Par Liviaaugustae
Jeune femme et Eros sur un vase grec
(Wikipédia)
« Être dans la fleur de l'âge »
Origine de l'expression :
L'expression évoque l'idée de beauté juvénile et vigueur physique. Cette métaphore apparaît dès l'Antiquité, dans la formule grecque « Anthos hebes » (littéralement fleur de jeunesse) qui qualifie les jeunes au seuil de l'adolescence : beaux éphèbes ou vierges féminines destinés au mariage.

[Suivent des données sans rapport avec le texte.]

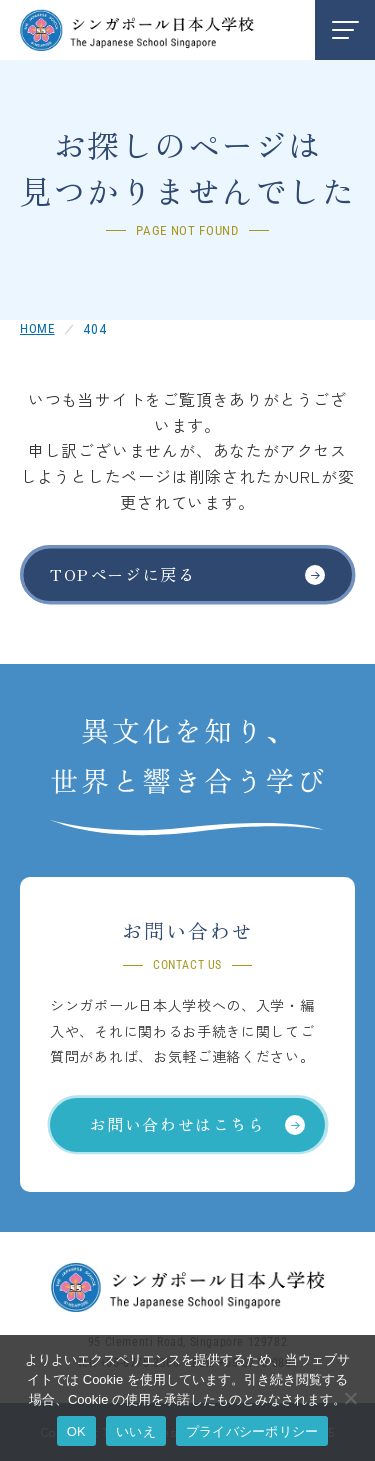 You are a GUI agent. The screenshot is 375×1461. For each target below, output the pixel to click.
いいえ (136, 1431)
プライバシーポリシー (252, 1431)
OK (76, 1431) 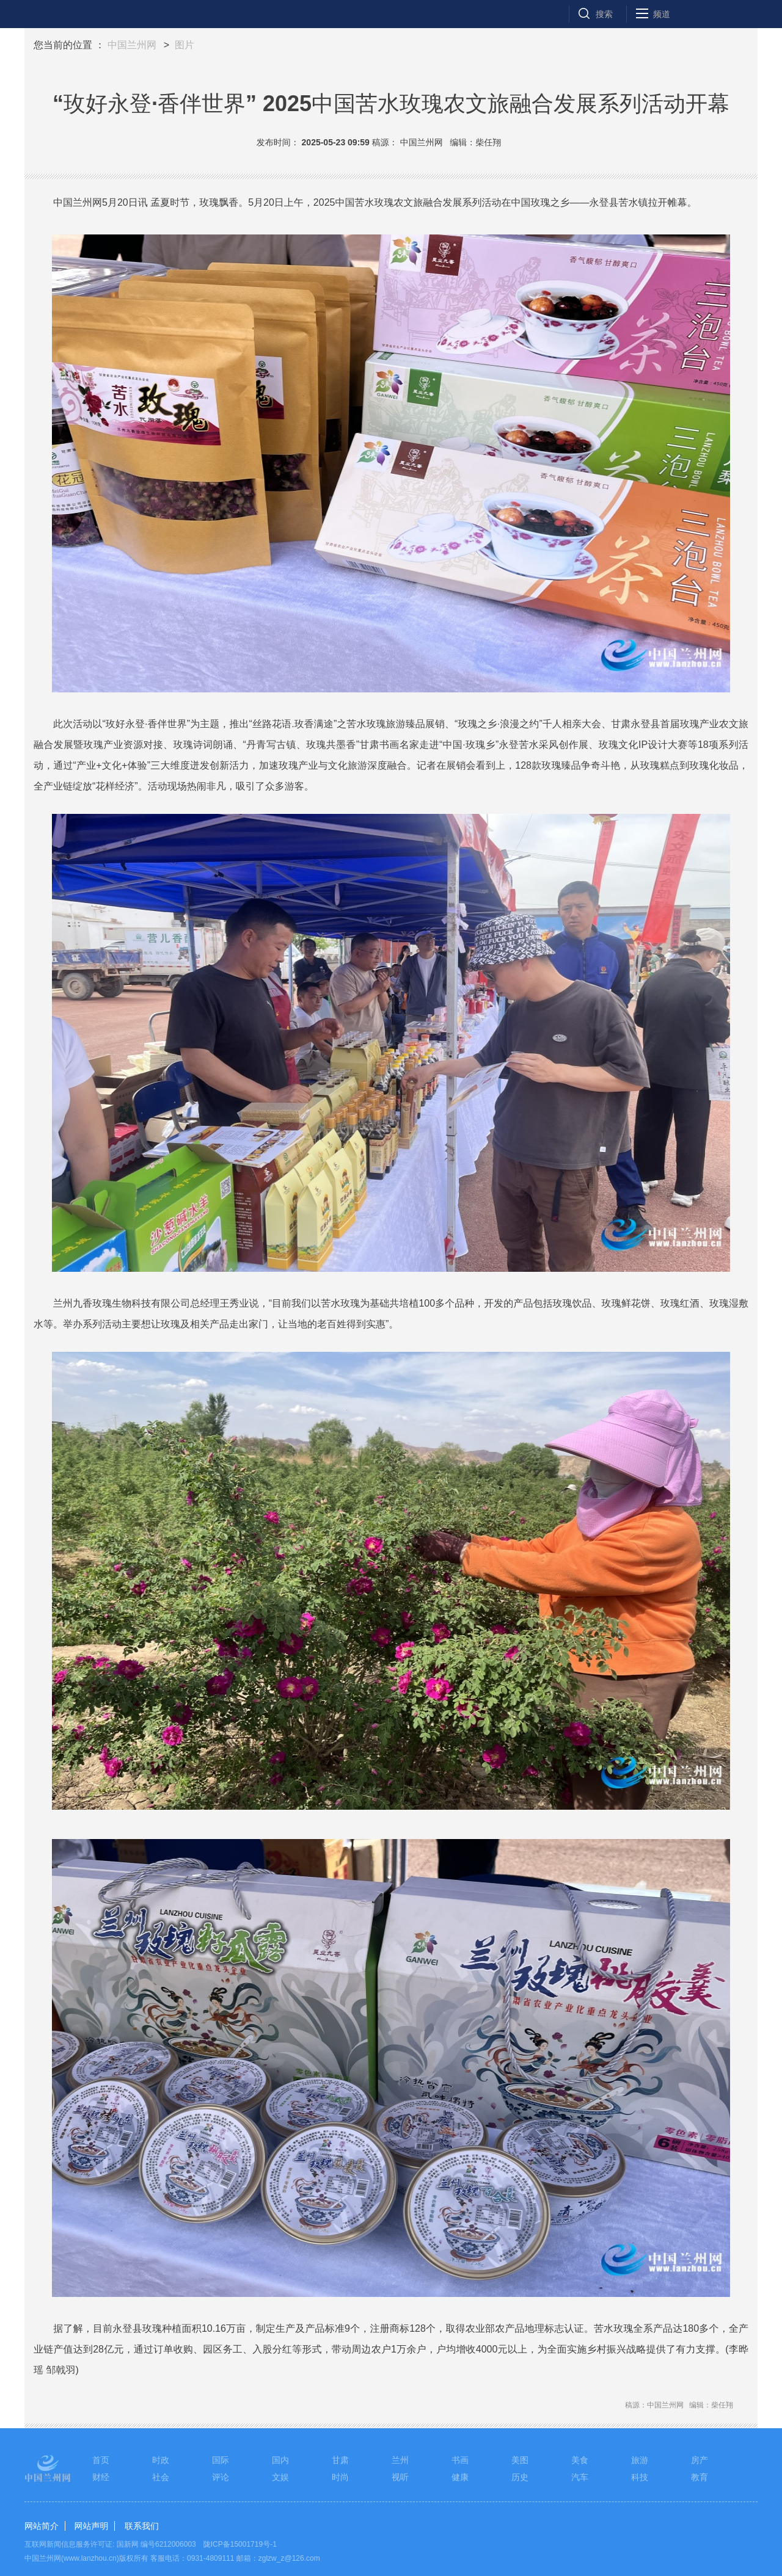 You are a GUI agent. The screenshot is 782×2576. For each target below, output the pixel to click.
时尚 (340, 2477)
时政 (160, 2460)
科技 (639, 2477)
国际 (220, 2460)
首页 (100, 2460)
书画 (460, 2460)
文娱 (280, 2477)
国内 (280, 2460)
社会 (160, 2477)
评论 (220, 2477)
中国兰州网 (132, 45)
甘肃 (340, 2460)
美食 (579, 2460)
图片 (184, 45)
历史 (519, 2477)
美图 (519, 2460)
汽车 (579, 2477)
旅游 (639, 2460)
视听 (400, 2477)
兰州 (400, 2460)
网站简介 (41, 2526)
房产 (699, 2460)
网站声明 (91, 2526)
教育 (699, 2477)
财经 (100, 2477)
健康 (460, 2477)
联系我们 (142, 2526) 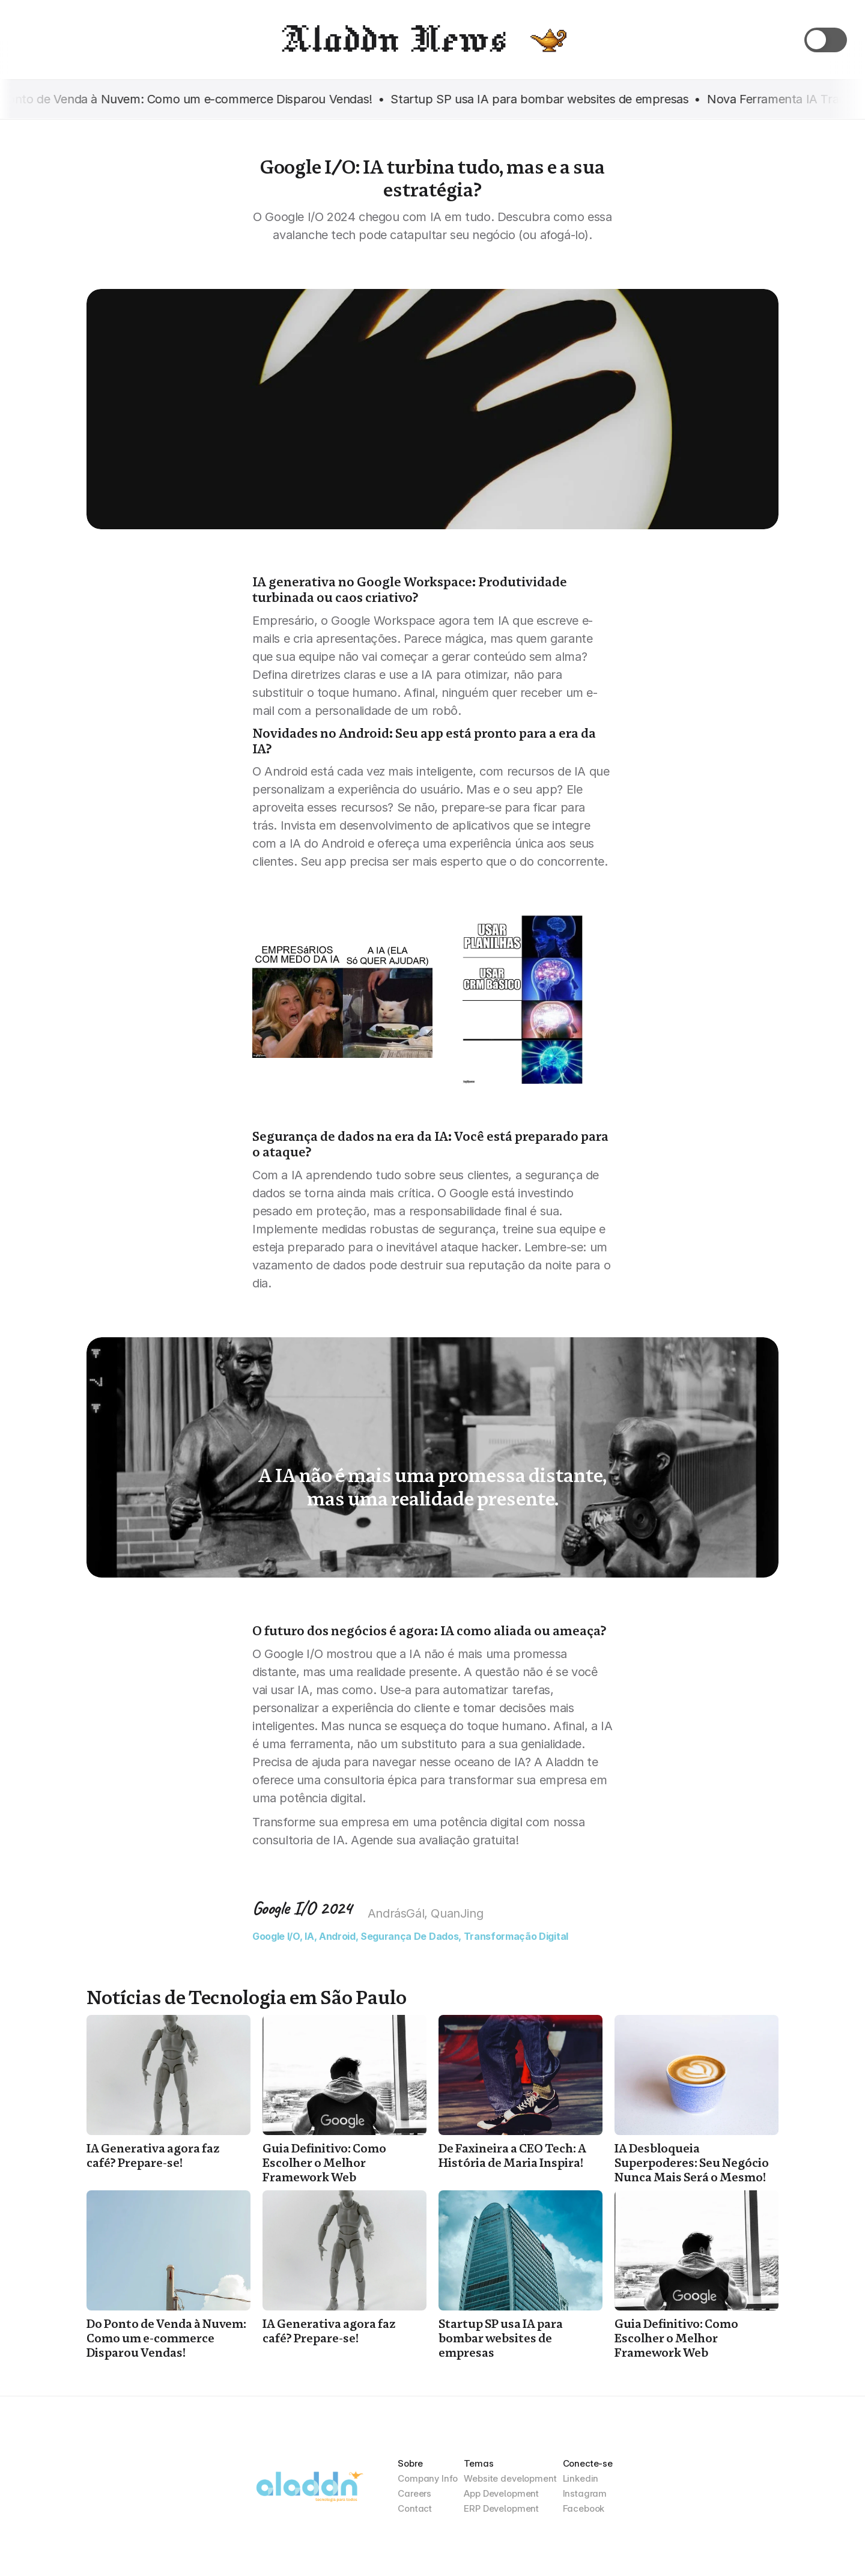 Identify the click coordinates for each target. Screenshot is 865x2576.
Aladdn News (392, 39)
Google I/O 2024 (302, 1907) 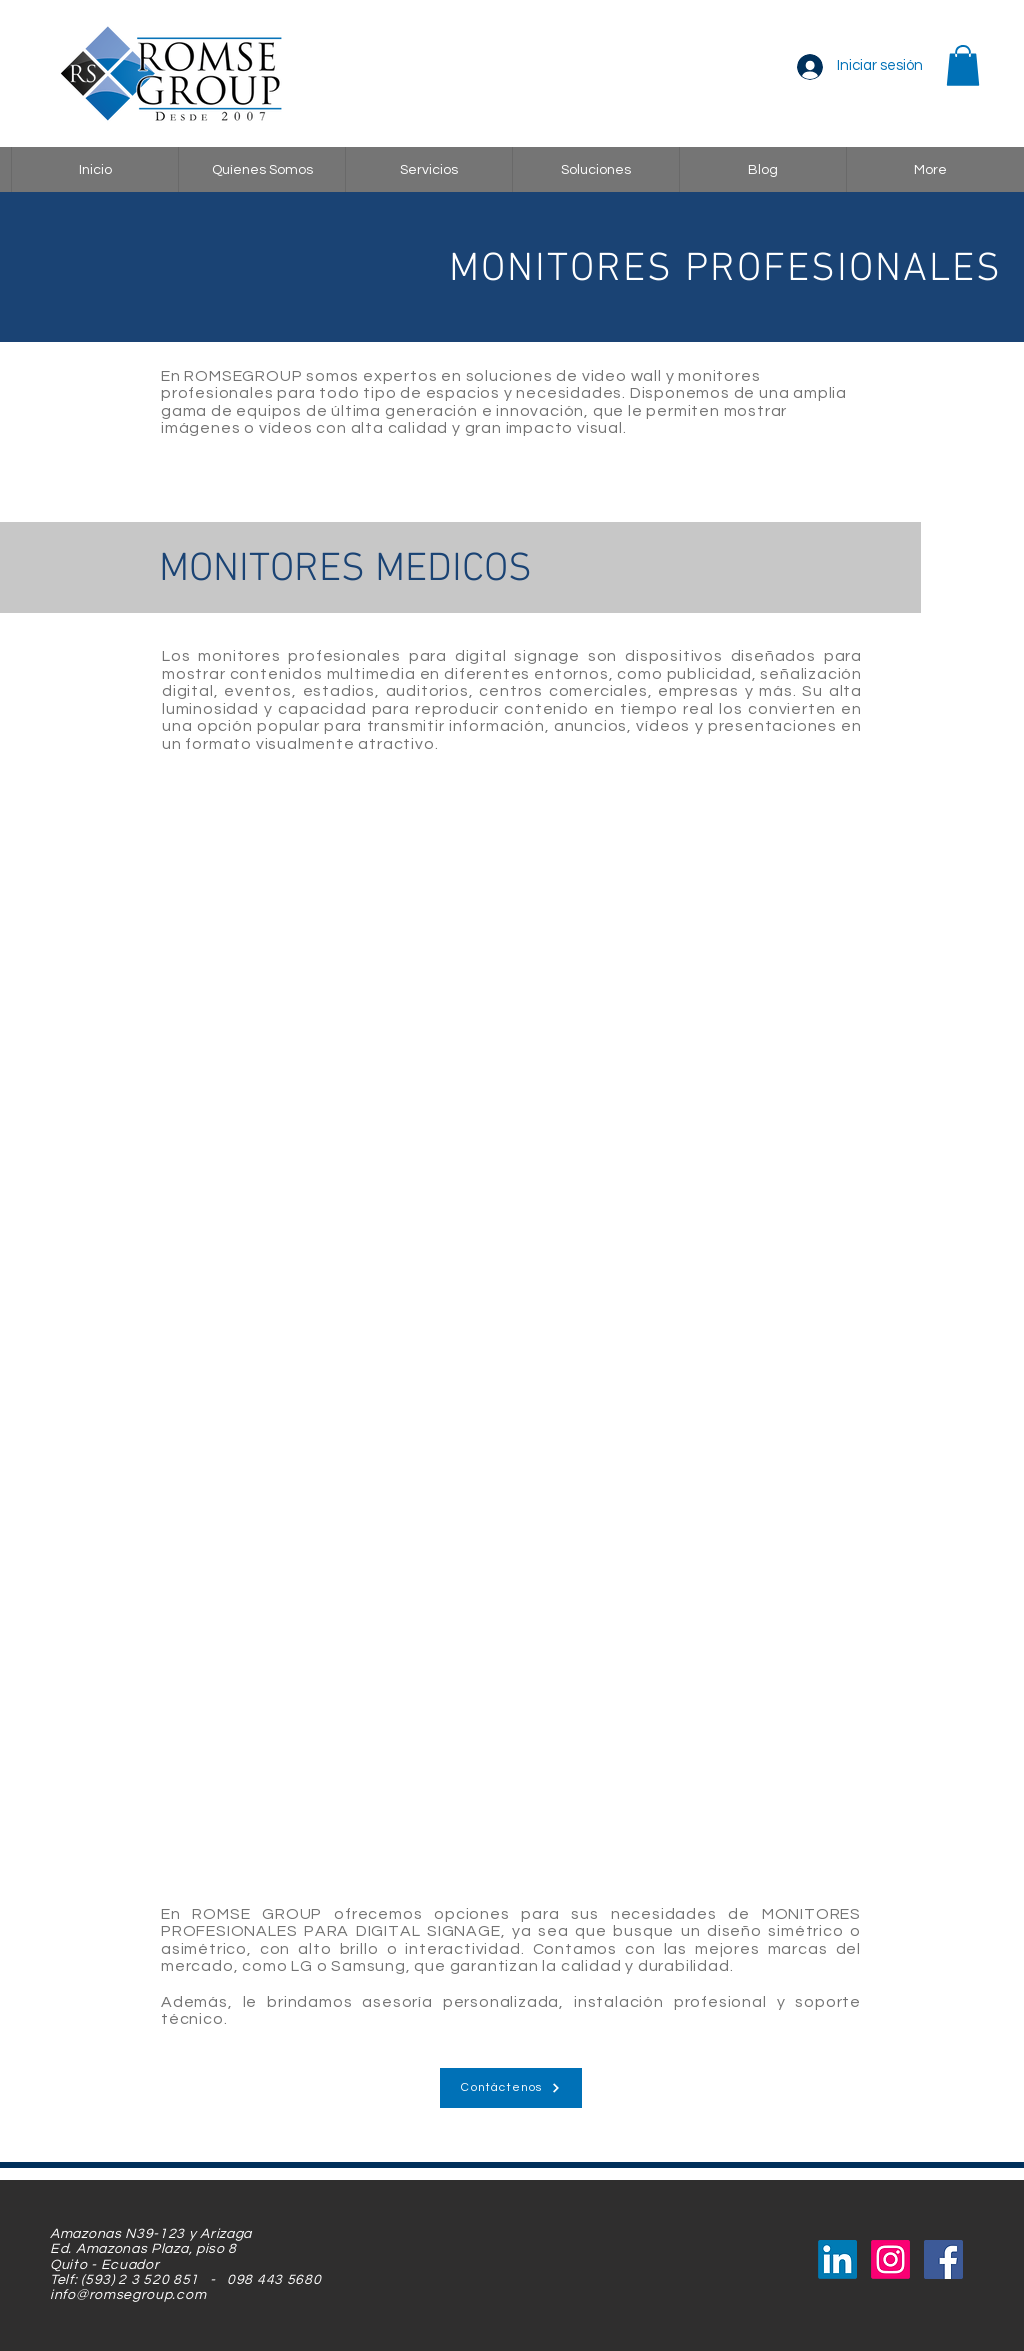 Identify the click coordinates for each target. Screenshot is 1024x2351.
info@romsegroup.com (128, 2295)
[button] (963, 65)
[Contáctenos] (511, 2088)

La fleur, attribut privilégiée de la déesse Aphrodite et de son fils Eros, qui ont tous deux le redoutable pouvoir de verser le désir aux cœurs des mortels, est l'un des cadeaux érotiques les plus représentés sur les vases portant des scènes de conversations amoureuses.
Délicatement tenue entre les mains des jeunes filles, la fleur, telle une parure, rehausse leur beauté, affiche leur séduction et diffuse un parfum enivrant stimulant les sens des hommes qui les regardent. (A l'époque, les femmes n'étaient pas idiotes et appréciaient que les hommes les regardent, il n'y avait pas eu encore cette ineptie de « balance ton porc »)
Ces jeunes à la beauté nouvellement éclose, après la germination de l'enfance, sont comme des fleurs à l'acmé de leur vie éphémère, menacée par les outrages du temps qui faneront leur éclatante fraîcheur.
La beauté fleurie laisse ensuite place à la maturité dans l'expression « La force de l'âge », qui qualifie le temps accompli de la vie adulte.